The three games in question are shown below.

In [None]:
df[df.isin(["Grand Theft Auto V"]).any(axis=1)]

In [None]:
df[df.isin(["Super Mario Bros."]).any(axis=1)]

In [None]:
df[df.isin(["Tetris"]).any(axis=1)]

In [None]:
games_per_category_chart('Publisher', 'tomato', 10, 'Number of Games per Publisher (Top Ten)')

In [None]:
total_sales_chart('Publisher', 'Global_Sales_CPI', None, 10, 
                  'Total Global Sales of Publishers Adjusted for Inflation\n (Millions, Top Ten)')
mean_sales_chart('Publisher', 'Global_Sales_CPI', 'c', 10,
                 'Mean Global Sales per Game of Publishers Adjusted for Inflation\n (Millions, Top Ten)')

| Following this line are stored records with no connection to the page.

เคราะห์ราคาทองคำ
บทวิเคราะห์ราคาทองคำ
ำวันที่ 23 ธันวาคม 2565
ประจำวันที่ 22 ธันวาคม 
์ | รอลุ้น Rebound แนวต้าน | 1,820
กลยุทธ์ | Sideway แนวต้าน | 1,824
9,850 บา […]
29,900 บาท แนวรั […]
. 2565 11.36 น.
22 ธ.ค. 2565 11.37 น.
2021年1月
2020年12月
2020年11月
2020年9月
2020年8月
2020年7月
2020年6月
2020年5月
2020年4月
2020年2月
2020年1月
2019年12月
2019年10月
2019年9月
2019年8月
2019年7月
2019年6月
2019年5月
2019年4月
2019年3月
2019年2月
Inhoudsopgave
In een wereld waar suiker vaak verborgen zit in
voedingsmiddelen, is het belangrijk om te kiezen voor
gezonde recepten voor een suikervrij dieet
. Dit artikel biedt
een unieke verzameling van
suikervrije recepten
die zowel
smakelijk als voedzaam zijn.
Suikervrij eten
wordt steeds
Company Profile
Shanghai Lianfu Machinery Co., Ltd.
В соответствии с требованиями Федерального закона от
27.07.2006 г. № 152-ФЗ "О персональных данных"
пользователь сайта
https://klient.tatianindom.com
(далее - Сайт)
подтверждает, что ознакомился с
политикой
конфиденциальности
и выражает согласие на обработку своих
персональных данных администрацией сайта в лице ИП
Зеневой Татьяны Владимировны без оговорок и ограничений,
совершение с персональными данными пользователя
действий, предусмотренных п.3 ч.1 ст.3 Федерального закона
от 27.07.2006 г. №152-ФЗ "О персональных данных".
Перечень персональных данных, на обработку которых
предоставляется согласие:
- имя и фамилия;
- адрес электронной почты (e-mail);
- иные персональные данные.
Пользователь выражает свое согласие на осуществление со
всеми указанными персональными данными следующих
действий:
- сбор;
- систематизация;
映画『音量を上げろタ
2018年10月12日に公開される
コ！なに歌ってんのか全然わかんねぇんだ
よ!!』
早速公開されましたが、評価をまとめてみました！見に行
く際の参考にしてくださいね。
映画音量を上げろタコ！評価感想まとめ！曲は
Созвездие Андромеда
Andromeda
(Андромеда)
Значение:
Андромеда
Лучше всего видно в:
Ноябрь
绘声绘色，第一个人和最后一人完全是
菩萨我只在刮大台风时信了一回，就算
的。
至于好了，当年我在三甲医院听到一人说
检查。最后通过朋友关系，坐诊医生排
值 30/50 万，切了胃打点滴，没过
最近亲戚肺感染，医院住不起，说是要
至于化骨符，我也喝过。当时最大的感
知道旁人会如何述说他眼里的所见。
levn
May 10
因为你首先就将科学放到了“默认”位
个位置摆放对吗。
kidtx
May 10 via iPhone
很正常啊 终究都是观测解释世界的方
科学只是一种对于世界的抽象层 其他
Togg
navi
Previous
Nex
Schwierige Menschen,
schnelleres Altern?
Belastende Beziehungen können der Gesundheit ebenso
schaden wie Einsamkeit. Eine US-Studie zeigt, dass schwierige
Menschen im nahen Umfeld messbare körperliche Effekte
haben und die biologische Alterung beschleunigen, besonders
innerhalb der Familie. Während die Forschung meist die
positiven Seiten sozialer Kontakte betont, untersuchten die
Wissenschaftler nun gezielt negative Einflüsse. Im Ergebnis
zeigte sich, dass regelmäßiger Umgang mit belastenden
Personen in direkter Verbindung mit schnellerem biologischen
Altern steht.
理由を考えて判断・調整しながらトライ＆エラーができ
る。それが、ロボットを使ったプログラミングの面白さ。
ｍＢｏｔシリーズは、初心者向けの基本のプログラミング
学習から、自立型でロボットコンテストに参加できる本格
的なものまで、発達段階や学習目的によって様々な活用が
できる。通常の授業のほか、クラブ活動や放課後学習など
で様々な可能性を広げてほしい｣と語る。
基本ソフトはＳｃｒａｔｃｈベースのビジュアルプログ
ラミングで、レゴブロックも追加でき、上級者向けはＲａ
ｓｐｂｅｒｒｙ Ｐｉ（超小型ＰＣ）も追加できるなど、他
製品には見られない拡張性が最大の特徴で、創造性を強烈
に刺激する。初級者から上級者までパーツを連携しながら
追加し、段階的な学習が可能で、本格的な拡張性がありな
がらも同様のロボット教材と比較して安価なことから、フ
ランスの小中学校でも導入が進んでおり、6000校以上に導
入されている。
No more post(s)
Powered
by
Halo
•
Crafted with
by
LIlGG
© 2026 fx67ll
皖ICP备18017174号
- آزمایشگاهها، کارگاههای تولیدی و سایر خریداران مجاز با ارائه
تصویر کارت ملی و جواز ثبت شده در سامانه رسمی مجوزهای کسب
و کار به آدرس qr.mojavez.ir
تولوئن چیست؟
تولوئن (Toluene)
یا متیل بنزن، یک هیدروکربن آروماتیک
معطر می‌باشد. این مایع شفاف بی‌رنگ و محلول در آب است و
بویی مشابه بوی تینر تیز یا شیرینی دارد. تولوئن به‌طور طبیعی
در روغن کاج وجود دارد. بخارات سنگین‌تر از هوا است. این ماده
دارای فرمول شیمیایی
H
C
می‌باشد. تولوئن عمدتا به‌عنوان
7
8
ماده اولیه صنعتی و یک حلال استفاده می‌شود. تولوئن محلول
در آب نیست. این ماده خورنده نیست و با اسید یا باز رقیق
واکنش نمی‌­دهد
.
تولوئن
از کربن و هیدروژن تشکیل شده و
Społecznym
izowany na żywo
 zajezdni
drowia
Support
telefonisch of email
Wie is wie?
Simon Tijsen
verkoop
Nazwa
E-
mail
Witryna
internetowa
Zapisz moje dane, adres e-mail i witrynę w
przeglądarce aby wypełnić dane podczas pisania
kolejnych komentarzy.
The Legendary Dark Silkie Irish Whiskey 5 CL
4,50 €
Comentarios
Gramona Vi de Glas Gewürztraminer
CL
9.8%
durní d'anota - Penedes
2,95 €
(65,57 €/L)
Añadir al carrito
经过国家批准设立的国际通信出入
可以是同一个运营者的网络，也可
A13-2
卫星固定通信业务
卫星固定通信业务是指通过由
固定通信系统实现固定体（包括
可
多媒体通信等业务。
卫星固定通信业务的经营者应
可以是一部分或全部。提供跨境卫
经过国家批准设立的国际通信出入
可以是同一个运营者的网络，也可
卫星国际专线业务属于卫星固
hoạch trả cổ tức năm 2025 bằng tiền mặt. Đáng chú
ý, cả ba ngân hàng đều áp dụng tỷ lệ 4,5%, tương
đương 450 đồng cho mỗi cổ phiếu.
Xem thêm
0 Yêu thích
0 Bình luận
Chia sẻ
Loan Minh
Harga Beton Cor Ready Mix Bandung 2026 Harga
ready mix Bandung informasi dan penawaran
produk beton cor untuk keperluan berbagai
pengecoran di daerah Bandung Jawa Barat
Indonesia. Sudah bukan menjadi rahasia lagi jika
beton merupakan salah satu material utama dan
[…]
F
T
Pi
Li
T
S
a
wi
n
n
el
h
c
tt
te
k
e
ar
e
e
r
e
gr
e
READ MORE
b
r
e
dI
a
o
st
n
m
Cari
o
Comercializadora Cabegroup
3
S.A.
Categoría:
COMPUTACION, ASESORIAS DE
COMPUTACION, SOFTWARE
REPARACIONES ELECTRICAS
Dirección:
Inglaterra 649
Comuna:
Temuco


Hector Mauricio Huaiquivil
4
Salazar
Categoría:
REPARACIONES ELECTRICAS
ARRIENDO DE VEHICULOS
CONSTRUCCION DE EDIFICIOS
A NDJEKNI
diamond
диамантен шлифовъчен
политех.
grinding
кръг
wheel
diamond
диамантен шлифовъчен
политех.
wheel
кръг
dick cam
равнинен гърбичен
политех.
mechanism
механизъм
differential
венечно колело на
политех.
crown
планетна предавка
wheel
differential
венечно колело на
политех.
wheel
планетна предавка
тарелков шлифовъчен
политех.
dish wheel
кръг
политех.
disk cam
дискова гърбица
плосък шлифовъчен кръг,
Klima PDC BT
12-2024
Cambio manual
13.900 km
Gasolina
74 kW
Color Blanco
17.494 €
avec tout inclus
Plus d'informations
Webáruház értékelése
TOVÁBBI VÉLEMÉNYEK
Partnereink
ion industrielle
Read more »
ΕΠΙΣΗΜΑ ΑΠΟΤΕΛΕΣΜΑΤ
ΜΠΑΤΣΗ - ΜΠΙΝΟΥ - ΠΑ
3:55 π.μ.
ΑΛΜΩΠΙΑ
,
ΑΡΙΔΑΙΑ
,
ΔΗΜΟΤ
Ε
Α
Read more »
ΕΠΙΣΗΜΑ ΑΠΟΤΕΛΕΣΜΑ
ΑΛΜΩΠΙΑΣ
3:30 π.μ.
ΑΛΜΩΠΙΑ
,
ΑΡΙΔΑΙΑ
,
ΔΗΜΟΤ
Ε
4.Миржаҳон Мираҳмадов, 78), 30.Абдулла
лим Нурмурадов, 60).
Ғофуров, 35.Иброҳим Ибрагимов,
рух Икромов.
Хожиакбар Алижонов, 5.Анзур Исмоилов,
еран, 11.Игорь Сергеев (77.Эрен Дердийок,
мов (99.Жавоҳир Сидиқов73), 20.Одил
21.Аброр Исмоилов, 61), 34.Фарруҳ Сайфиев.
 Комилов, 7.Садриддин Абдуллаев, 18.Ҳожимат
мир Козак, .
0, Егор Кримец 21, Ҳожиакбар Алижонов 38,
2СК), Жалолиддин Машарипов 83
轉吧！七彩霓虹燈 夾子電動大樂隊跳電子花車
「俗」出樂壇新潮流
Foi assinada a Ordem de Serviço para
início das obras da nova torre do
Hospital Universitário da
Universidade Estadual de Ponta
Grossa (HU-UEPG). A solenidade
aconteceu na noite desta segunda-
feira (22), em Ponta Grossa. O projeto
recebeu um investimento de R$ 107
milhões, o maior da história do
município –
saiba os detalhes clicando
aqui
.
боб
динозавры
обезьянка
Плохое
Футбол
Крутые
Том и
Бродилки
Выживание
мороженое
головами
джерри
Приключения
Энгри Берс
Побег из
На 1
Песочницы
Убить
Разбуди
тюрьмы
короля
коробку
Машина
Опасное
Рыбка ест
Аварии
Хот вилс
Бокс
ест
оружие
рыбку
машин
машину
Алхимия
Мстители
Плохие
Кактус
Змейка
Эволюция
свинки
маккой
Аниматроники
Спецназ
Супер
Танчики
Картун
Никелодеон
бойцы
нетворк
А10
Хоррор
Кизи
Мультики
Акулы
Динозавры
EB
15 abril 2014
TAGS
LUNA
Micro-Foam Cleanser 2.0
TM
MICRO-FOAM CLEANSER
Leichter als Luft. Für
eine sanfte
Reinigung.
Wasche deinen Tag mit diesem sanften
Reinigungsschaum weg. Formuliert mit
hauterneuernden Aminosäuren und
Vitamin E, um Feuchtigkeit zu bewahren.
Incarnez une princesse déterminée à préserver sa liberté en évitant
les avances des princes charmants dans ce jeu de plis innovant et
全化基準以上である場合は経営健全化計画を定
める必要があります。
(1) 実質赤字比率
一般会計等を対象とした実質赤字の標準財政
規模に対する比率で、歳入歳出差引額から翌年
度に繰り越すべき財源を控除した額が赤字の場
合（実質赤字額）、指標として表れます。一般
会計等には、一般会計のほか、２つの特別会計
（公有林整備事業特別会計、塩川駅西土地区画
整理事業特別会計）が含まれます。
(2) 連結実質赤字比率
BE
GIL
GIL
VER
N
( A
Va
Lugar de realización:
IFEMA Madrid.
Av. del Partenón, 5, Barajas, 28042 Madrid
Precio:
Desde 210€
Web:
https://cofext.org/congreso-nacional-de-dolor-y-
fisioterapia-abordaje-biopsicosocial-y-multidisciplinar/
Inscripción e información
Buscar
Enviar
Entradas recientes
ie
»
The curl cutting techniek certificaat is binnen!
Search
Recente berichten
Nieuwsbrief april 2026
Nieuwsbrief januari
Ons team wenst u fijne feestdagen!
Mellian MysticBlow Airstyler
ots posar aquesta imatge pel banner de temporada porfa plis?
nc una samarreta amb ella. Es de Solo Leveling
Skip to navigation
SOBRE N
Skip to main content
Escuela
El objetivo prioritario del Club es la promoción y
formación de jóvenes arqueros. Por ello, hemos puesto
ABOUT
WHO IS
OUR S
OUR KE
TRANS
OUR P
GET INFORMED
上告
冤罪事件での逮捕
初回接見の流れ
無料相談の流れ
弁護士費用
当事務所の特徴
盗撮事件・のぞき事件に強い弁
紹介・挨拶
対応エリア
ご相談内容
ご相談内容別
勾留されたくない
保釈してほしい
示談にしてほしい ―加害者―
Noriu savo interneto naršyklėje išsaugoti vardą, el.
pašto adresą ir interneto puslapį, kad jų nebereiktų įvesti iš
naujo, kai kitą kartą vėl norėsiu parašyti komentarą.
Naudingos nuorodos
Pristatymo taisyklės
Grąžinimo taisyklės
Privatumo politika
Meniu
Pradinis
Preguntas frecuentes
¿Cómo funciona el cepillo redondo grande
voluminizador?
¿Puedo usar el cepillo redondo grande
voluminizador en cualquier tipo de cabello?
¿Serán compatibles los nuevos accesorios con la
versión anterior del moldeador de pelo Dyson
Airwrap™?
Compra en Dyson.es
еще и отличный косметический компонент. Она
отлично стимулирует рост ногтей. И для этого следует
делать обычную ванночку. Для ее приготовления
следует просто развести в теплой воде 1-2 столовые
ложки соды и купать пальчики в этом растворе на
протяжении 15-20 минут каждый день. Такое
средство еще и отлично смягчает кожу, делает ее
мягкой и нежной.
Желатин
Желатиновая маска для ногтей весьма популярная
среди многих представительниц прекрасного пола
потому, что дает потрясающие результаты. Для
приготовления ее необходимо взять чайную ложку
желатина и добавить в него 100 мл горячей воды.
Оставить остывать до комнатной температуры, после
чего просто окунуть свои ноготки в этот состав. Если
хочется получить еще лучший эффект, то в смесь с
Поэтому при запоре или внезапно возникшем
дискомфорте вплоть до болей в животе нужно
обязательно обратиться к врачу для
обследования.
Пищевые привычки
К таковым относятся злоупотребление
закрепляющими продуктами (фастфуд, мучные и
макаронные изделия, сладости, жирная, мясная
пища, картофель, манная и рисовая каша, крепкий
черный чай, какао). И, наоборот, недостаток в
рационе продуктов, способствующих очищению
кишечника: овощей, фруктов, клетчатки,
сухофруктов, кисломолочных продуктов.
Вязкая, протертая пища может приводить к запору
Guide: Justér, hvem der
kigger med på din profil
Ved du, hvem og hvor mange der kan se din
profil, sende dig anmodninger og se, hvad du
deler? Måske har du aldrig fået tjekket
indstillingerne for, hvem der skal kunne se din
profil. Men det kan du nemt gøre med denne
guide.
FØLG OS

As shown above, when one looks at the mean global sales per game, some lesser known publishers appear. This is due to the publishers in question making only a few, yet financially succesful games. A couple of examples are shown below.

In [None]:
df[df.isin(["Palcom"]).any(axis=1)]

In [None]:
df[df.isin(["Red Orb"]).any(axis=1)]

In [None]:
games_per_category_chart('Genre', 'tomato', None, 'Number of Games per Genre')

In [None]:
total_sales_chart('Genre', 'Global_Sales_CPI', None, None,
                  'Total Global Sales of Genres Adjusted for Inflation (Millions)')
mean_sales_chart('Genre', 'Global_Sales_CPI', 'c', None,
                 'Mean Global Sales of Genres Adjusted for Inflation (Millions)')

From the charts above, we can see that although platforming games were not the most popular in terms of games made and were not the most succesful in terms of total sales, on a per game basis, they had the most financial success.

In [None]:
games_per_category_chart('Platform', 'tomato', 10, 'Number of Games per Platform (Top Ten)')

In [None]:
total_sales_chart('Platform', 'Global_Sales_CPI', None, 10,
                  'Total Global Sales of Platforms Adjusted for Inflation (Millions, Top Ten)')
mean_sales_chart('Platform', 'Global_Sales_CPI', 'c', 10,
                 'Mean Global Sales of Platforms Adjusted for Inflation (Millions, Top Ten)')

Like in the case of the platform genre, the Nintendo Entertainment System (NES) while not having the most total financial success, on a per game basis it excelled.

In [None]:
sales_sum = df.groupby(by=['Platform'])['Global_Sales_CPI'].sum()
top_ten_platforms = list(sales_sum.sort_values(ascending=False).keys()[:10])
drop_platform_row = df[~df['Platform'].isin(top_ten_platforms)].index
top_ten_plat_df = df.drop(drop_platform_row)
# lamda function converts values to percentages in decimal format.
cross_tab_plat = pd.crosstab(top_ten_plat_df['Platform'],
                            top_ten_plat_df['Genre']).apply(lambda r: r/r.sum(), axis=1)

# Distribution of Genres of the Top Ten Platforms as a Percentage:

In [None]:
cross_tab_plat.style.background_gradient(cmap='Blues').format("{:.1%}")

In [None]:
market_sales = df[['Genre', 'NA_Sales', 'EU_Sales', 'JP_Sales', 'Other_Sales']]
market_sales_genre = market_sales.groupby('Genre').sum()
# converts values to percentages.
market_sales_genre_percent = market_sales_genre/market_sales_genre.sum()*100

# Distribution of Sales Across Genres Between Markets as a Percentage:

In [None]:
ax1 = market_sales_genre_percent.plot.bar(figsize=(17,8), fontsize=13, width=.8)
for rec in ax1.patches:
    height = rec.get_height()
    ax1.text(rec.get_x() + rec.get_width() / 2,
             rec.get_y() + height / 2, "{:.0f}%".format(height), fontsize=8,
             ha='center', va='bottom')
plt.ylabel('Percent')

plt.show()

From the chart above, one can see that most of the genres had the same success between markets except for Japan which had a high interest in role-playing, adventure, puzzle, and strategy games and a low interest in action, shooter, racing, and sports categories compared to other markets.